_Exercise prompt_
Any image in the records should be left out; output everything else exactly.

_Exercise input_
..........
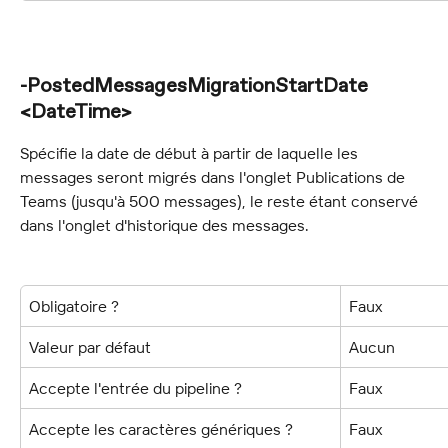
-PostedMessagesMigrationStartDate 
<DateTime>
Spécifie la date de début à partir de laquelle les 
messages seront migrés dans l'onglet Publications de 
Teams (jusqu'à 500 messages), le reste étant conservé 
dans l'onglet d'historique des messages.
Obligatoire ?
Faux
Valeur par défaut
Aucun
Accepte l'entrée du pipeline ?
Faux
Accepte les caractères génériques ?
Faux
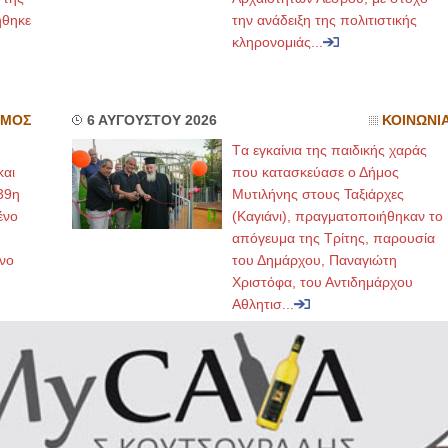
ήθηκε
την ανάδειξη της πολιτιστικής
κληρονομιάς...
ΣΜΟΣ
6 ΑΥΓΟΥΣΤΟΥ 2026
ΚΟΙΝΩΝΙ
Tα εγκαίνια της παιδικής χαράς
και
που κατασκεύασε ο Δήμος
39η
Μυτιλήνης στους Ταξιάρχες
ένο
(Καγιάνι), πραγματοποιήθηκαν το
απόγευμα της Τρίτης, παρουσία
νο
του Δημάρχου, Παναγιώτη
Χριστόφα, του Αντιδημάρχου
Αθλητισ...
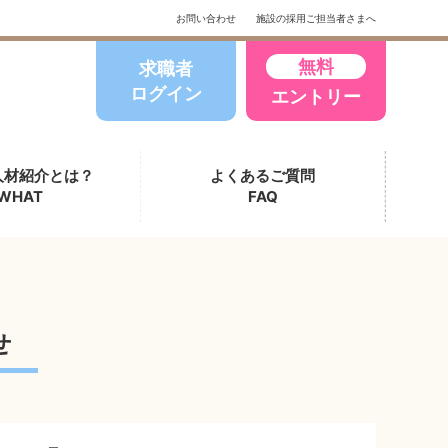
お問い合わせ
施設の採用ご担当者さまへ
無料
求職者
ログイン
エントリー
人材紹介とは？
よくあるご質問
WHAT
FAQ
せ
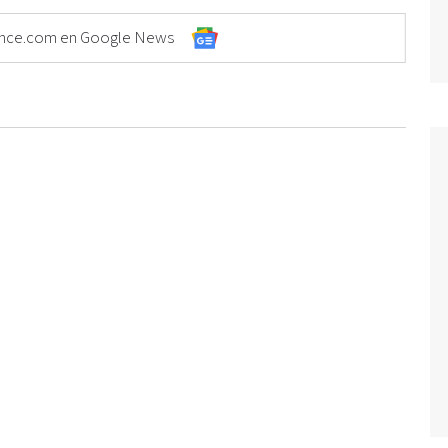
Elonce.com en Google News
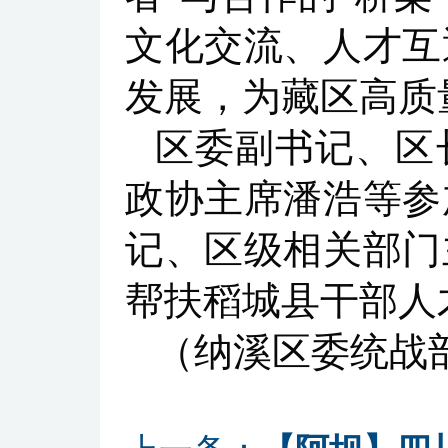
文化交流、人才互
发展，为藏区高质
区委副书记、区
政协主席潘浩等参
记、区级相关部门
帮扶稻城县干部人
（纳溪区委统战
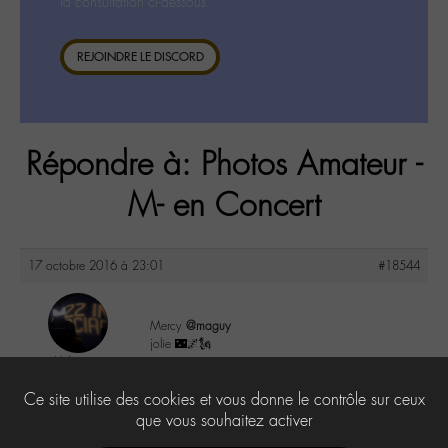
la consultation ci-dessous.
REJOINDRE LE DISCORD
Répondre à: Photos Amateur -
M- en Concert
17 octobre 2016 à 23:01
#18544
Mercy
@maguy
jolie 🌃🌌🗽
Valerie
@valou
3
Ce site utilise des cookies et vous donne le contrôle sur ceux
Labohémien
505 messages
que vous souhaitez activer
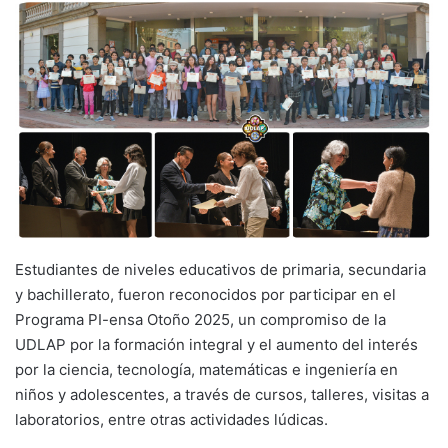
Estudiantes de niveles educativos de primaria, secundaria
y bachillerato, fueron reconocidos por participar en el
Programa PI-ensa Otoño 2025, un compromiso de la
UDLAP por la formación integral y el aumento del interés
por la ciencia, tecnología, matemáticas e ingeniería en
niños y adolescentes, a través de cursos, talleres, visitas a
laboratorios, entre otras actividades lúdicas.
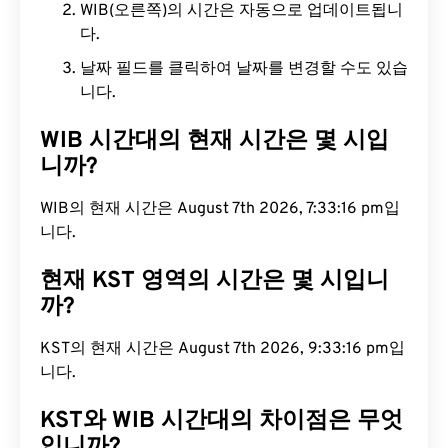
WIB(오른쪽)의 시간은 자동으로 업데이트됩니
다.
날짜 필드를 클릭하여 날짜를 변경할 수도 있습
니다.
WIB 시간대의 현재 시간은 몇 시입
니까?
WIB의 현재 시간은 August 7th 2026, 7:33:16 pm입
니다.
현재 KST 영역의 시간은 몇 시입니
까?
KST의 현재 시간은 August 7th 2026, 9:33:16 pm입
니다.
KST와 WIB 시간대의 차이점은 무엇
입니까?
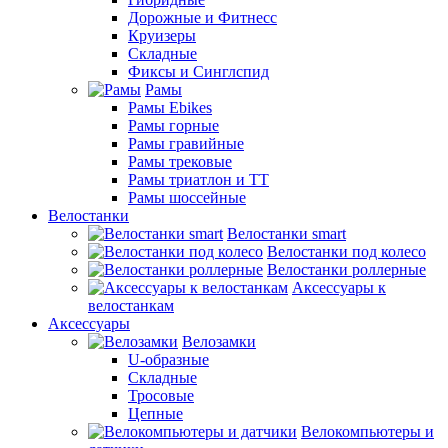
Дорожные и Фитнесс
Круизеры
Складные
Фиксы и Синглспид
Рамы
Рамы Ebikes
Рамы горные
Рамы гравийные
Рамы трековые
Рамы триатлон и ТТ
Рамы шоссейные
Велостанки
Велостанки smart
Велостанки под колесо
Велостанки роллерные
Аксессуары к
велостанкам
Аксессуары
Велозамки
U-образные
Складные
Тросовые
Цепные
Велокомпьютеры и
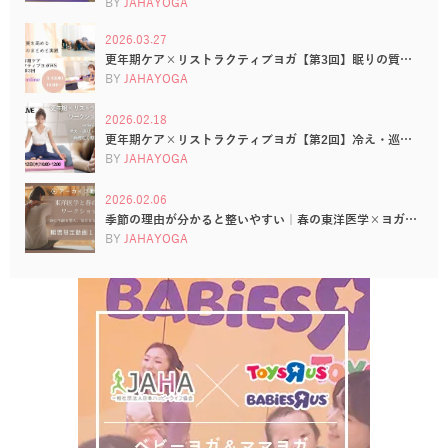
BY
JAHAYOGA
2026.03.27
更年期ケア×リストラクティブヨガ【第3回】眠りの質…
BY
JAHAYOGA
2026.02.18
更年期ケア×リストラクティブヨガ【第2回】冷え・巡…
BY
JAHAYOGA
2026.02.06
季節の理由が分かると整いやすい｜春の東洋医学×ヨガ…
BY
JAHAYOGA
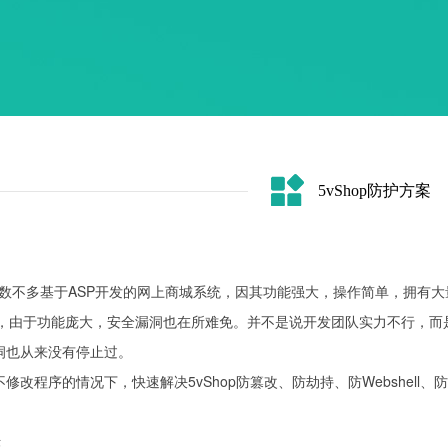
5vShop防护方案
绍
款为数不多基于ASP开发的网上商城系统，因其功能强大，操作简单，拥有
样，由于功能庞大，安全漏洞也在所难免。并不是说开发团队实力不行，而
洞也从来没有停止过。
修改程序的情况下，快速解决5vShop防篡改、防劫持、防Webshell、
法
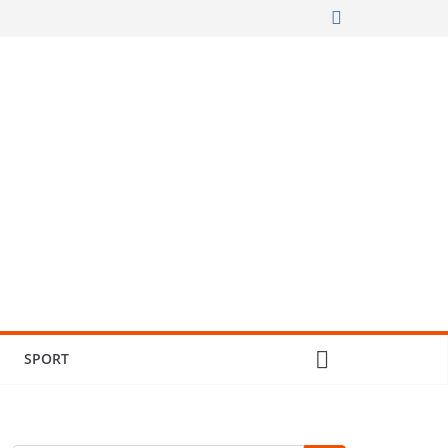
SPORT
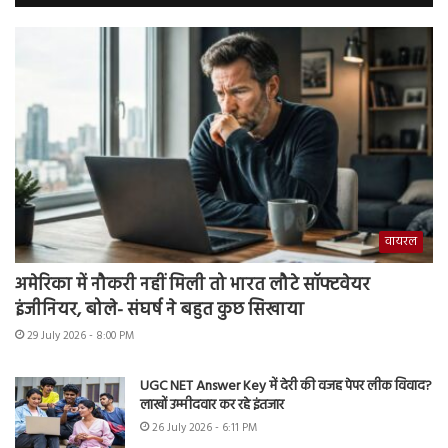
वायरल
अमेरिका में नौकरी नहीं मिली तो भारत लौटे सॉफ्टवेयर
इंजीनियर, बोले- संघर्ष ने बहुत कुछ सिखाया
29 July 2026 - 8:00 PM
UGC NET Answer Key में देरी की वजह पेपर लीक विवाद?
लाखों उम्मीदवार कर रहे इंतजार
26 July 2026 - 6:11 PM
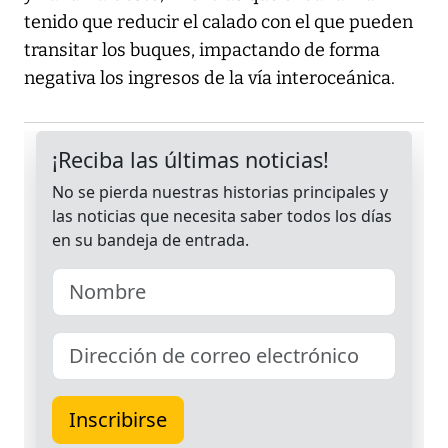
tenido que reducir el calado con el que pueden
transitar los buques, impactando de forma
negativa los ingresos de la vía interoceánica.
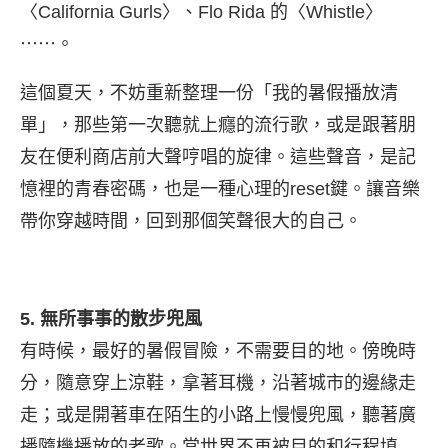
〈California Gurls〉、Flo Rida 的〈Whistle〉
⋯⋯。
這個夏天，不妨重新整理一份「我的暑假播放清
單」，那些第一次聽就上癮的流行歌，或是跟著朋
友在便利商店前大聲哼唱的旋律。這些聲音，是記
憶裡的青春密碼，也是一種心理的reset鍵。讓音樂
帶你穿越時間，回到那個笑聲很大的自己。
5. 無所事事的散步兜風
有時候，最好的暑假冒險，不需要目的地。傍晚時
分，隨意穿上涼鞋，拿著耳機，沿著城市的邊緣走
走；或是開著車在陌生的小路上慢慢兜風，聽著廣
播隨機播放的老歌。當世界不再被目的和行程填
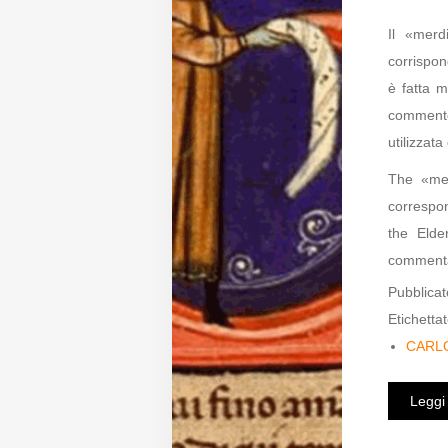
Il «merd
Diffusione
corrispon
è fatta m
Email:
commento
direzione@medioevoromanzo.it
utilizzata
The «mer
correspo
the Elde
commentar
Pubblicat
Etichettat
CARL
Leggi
..........
_Output_
-PostedMessagesMigrationStartDate 
<DateTime>
Spécifie la date de début à partir de laquelle les 
messages seront migrés dans l'onglet Publications de 
Teams (jusqu'à 500 messages), le reste étant conservé 
dans l'onglet d'historique des messages.
Obligatoire ?
Faux
Valeur par défaut
Aucun
Accepte l'entrée du pipeline ?
Faux
Accepte les caractères génériques ?
Faux
ήθηκε
την ανάδειξη της πολιτιστικής
κληρονομιάς...
ΣΜΟΣ
6 ΑΥΓΟΥΣΤΟΥ 2026
ΚΟΙΝΩΝΙ
Tα εγκαίνια της παιδικής χαράς
και
που κατασκεύασε ο Δήμος
39η
Μυτιλήνης στους Ταξιάρχες
ένο
(Καγιάνι), πραγματοποιήθηκαν το
απόγευμα της Τρίτης, παρουσία
νο
του Δημάρχου, Παναγιώτη
Χριστόφα, του Αντιδημάρχου
Αθλητισ...
お問い合わせ
施設の採用ご担当者さまへ
無料
求職者
ログイン
エントリー
人材紹介とは？
よくあるご質問
WHAT
FAQ
せ
Elonce.com en Google News
文化交流、人才互
发展，为藏区高质
区委副书记、区
政协主席潘浩等参
记、区级相关部门
帮扶稻城县干部人
（纳溪区委统战
la consultation ci-dessous.
REJOINDRE LE DISCORD
Répondre à: Photos Amateur -
M- en Concert
17 octobre 2016 à 23:01
#18544
Mercy
@maguy
jolie 🌃🌌🗽
Valerie
@valou
3
Ce site utilise des cookies et vous donne le contrôle sur ceux
Labohémien
505 messages
que vous souhaitez activer
Estudiantes de niveles educativos de primaria, secundaria
y bachillerato, fueron reconocidos por participar en el
Programa PI-ensa Otoño 2025, un compromiso de la
UDLAP por la formación integral y el aumento del interés
por la ciencia, tecnología, matemáticas e ingeniería en
niños y adolescentes, a través de cursos, talleres, visitas a
laboratorios, entre otras actividades lúdicas.
WIB(오른쪽)의 시간은 자동으로 업데이트됩니
다.
날짜 필드를 클릭하여 날짜를 변경할 수도 있습
니다.
WIB 시간대의 현재 시간은 몇 시입
니까?
WIB의 현재 시간은 August 7th 2026, 7:33:16 pm입
니다.
현재 KST 영역의 시간은 몇 시입니
까?
KST의 현재 시간은 August 7th 2026, 9:33:16 pm입
니다.
KST와 WIB 시간대의 차이점은 무엇
입니까?
Дорожные и Фитнесс
Круизеры
Складные
Фиксы и Синглспид
Рамы
Рамы Ebikes
Рамы горные
Рамы гравийные
Рамы трековые
Рамы триатлон и ТТ
Рамы шоссейные
Велостанки
Велостанки smart
Велостанки под колесо
Велостанки роллерные
Аксессуары к
велостанкам
Аксессуары
Велозамки
U-образные
Складные
Тросовые
Цепные
Велокомпьютеры и
BY
JAHAYOGA
2026.03.27
更年期ケア×リストラクティブヨガ【第3回】眠りの質…
BY
JAHAYOGA
2026.02.18
更年期ケア×リストラクティブヨガ【第2回】冷え・巡…
BY
JAHAYOGA
2026.02.06
季節の理由が分かると整いやすい｜春の東洋医学×ヨガ…
BY
JAHAYOGA
5vShop防护方案
绍
款为数不多基于ASP开发的网上商城系统，因其功能强大，操作简单，拥有
样，由于功能庞大，安全漏洞也在所难免。并不是说开发团队实力不行，而
洞也从来没有停止过。
修改程序的情况下，快速解决5vShop防篡改、防劫持、防Webshell、
法
SPORT
वायरल
अमेरिका में नौकरी नहीं मिली तो भारत लौटे सॉफ्टवेयर
इंजीनियर, बोले- संघर्ष ने बहुत कुछ सिखाया
29 July 2026 - 8:00 PM
UGC NET Answer Key में देरी की वजह पेपर लीक विवाद?
लाखों उम्मीदवार कर रहे इंतजार
26 July 2026 - 6:11 PM
tenido que reducir el calado con el que pueden
transitar los buques, impactando de forma
negativa los ingresos de la vía interoceánica.
〈California Gurls〉、Flo Rida 的〈Whistle〉
⋯⋯。
這個夏天，不妨重新整理一份「我的暑假播放清
單」，那些第一次聽就上癮的流行歌，或是跟著朋
友在便利商店前大聲哼唱的旋律。這些聲音，是記
憶裡的青春密碼，也是一種心理的reset鍵。讓音樂
帶你穿越時間，回到那個笑聲很大的自己。
5. 無所事事的散步兜風
有時候，最好的暑假冒險，不需要目的地。傍晚時
分，隨意穿上涼鞋，拿著耳機，沿著城市的邊緣走
走；或是開著車在陌生的小路上慢慢兜風，聽著廣
播隨機播放的老歌。當世界不再被目的和行程填
Il «merd
Diffusione
corrispon
è fatta m
Email:
commento
direzione@medioevoromanzo.it
utilizzata
The «mer
correspo
the Elde
commentar
Pubblicat
Etichettat
CARL
Leggi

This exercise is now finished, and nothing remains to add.